Tuesday 5 July 2022

A probabilistic data assimilation framework to reconstruct finite element error fields from sparse error estimates : application to sub-modelling

https://onlinelibrary.wiley.com/doi/10.1002/nme.7090

In the present work, we propose a computational pipeline to recover full finite element error fields from a few  estimates of errors in scalar quantities of interest (QoI). The approach is weakly intrusive, as it is motivated by large-scale industrial applications wherby modifying the finite element models is undesirable. The goal-oriented error estimation methodology that is chosen is the traditional Zhu-Zienkiewicz (ZZ) approach, which is coupled with the adjoint methodology to deliver goal-oriented results. The novelty of the work is that we consider a set of computed error estimates in QoI as partial observations of an underlying error field, which is to be recovered. We then deploy a Bayesian probabilistic estimation framework, introducing a sparse Gaussian prior for the error field by means of linear stochastic partial differential equations (SPDE), with two adjustable parameters that may be tuned via maximum likelihood (which is made tractable by the SPDE approach).

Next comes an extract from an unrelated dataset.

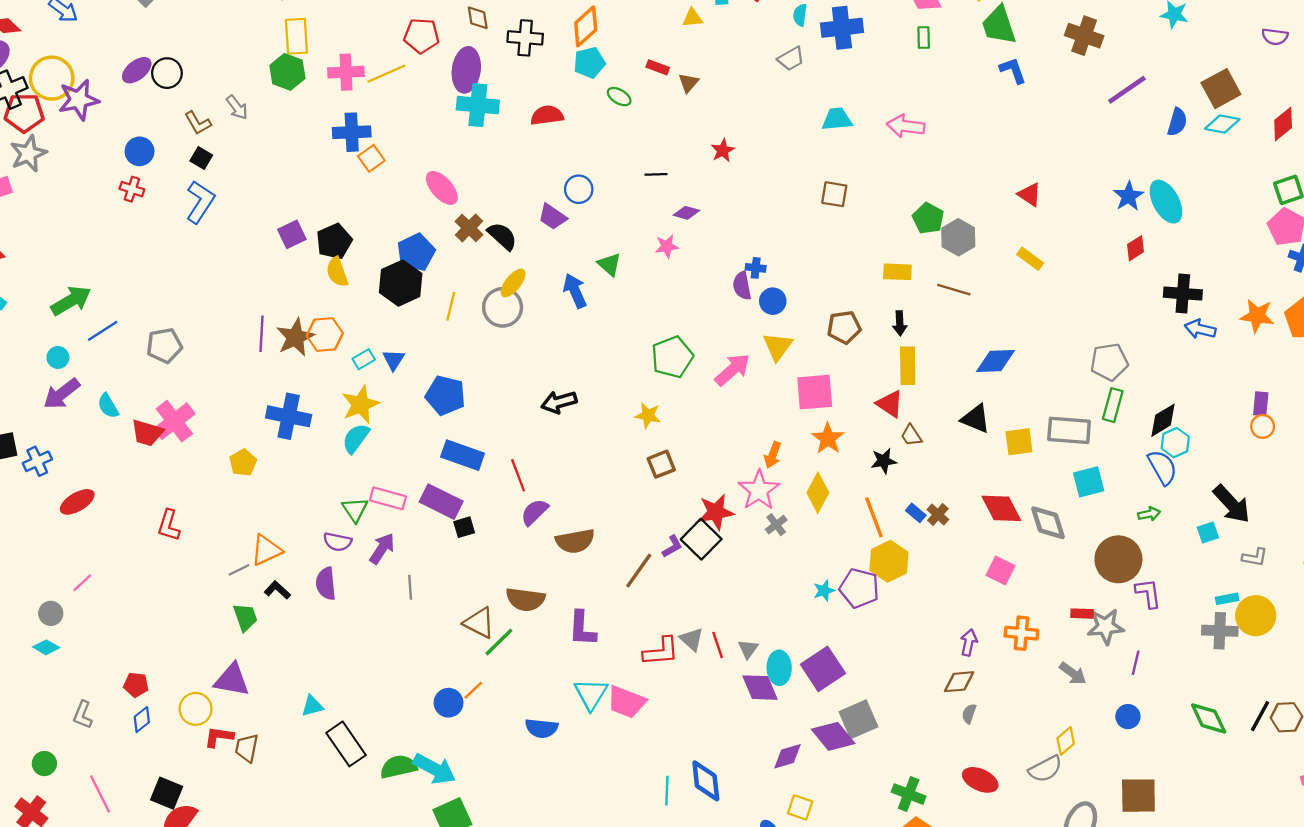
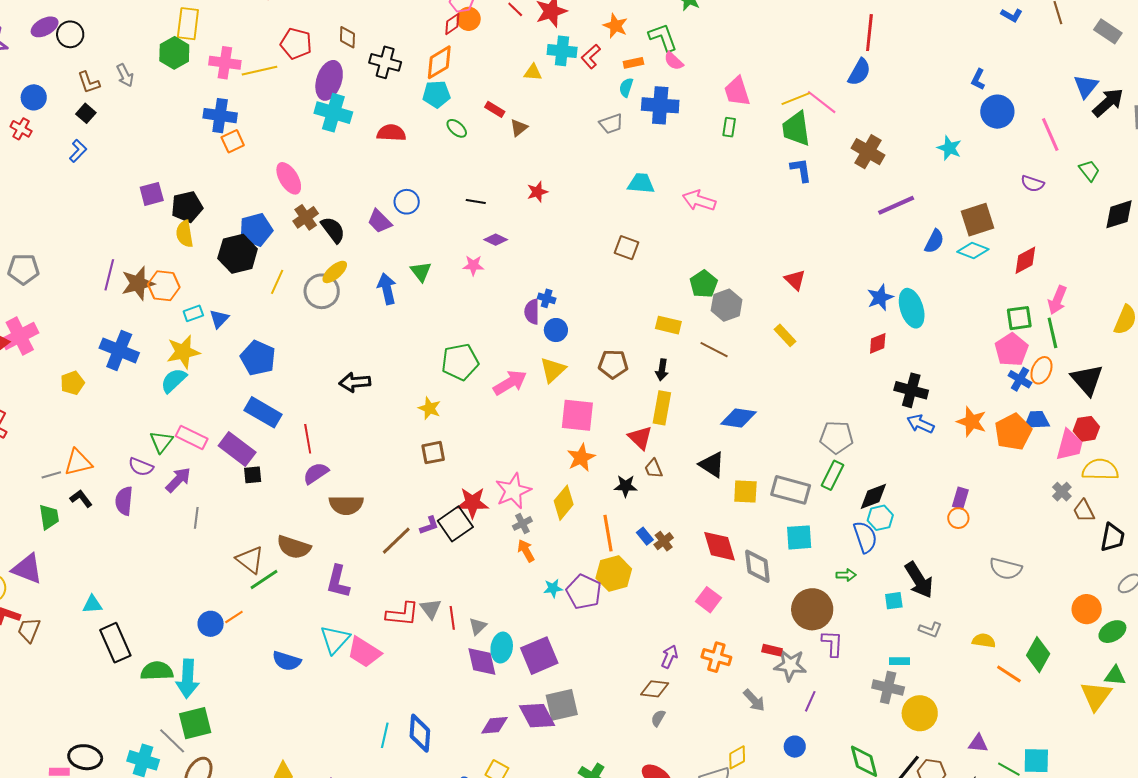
blue L-shape: (200, 202) -> (78, 151), size x0.6
orange arrow: (773, 455) -> (526, 551), moved, turned 120
yellow circle: (1256, 616) -> (920, 713), moved
cyan arrow: (434, 769) -> (188, 679), turned 54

As estimating the posterior state of the error field is a numerical bottleneck, despite the employment of the SPDE-based prior, we propose a projection-based reduced order modelling strategy to reduce the cost of using the SPDE model. The projection basis is constructed adaptively, using a goal-oriented divisive clustering approach that is subsequently used to construct a family of radial basis functions satisfying the partition-of-unity property over the computational domain. We show that the Bayesian reconstruction approach, accelerated by the proposed model reduction technology, yields good probabilistic estimates of full error fields, with a computational complexity that is acceptable compared to the evaluation of the ZZ goal-oriented error estimates that must be provided as input to the algorithm. The strategy is applied to submodelling, whereby the global model is solved using a relatively coarse finite element discretisation, and the effect of the numerical error onto submodelling results is to be controlled. To achieve this, we probabilistically recover full error fields over boundaries of submodelling regions, which we propagate to the submodels using a standard Monte-Carlo approach. Future improvements of the method include the optimal selection of goal-oriented error measures to be acquired prior to the error field reconstruction.